Home The Road Dance

The Road Dance (15)

Cast: Hermione Corfield, Will Fletcher, Morven Christie, Mark Gatiss
Genre: Drama
Author(s): Richie Adams
Director: Richie Adams
Release Date: 20/05/2022 (selected cinemas)
Running Time: 117mins
Country: UK
Year: 2021

In 1916, the spectre of the First World War casts a lengthening shadow over the Isle of Lewis. Murdo MacAulay returns to the village of Gearrannan from Glasgow, where his skills as a typist have been employed to send telegrams to families of the fallen. He is reunited with his mother Aileen, young brother Alasdair and sweetheart Kirsty Macleod, who dreams of a better life in America. Universal conscription threatens to tear the lovebirds apart and Murdo vows to marry Kirsty on his return.


LondonNet Film Review

The Road Dance (15) Film Review from LondonNet

The devastating impact of war on an insular, God-fearing community is illustrated with varying degrees of success by writer-director Richie Adams in a handsomely mounted period drama. Adapted from John MacKay’s acclaimed novel, The Road Dance opens on the shores of the Outer Hebrides at the turn of the 20th century, a rugged, windswept wilderness pounded by angry waves, captured in spectacular aerial vistas by cinematographer Petra Korner.
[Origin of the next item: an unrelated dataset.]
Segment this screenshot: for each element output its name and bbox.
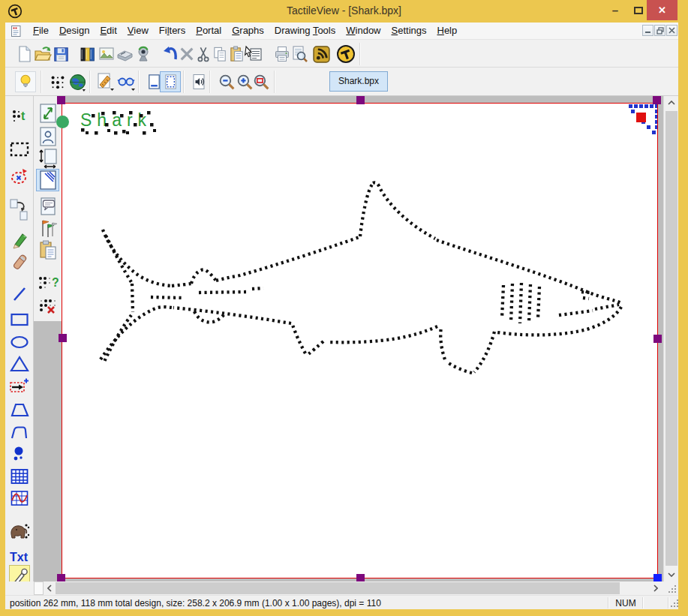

The untamed beauty of this chain of islands off the west coast of mainland Scotland provides a vivid backdrop to Adams’ conventional love story that yearns to escape to America via one of the ocean liners that glide across the horizon…

Simmering screen chemistry between lead actors Hermione Corfield and Will Fletcher staves off an icy chill and endears us to their star-crossed lovers as fate (in the form of the Great War) conspires to separate them. Unfortunately, absence makes the heart of MacKay’s script beat slower and the aftermath of a shocking attack is emotionally underpowered, relying heavily on Corfield and co-stars to fill in gaps in the writing. The Road Dance sways pleasantly to familiar narrative rhythms and production design evokes a close-knit colony bound tightly to tradition and the words of the Bible. Silent prayers for originality go unanswered.

In 1916, the spectre of the First World War casts a lengthening shadow over the Isle of Lewis. Murdo MacAulay (Fletcher) returns to the village of Gearrannan from Glasgow, where his skills as a typist have been employed to send telegrams to families of the fallen. He is reunited with his mother Aileen (Frances Grey), young brother Alasdair (Caleb Johnston-Miller) and sweetheart Kirsty Macleod (Corfield), who dreams of a better life in America. “I want more than potatoes and farming the same land as my Ma and Da,” she tells Murdo. Universal conscription threatens to tear the lovebirds apart and Murdo vows to marry Kirsty on his return.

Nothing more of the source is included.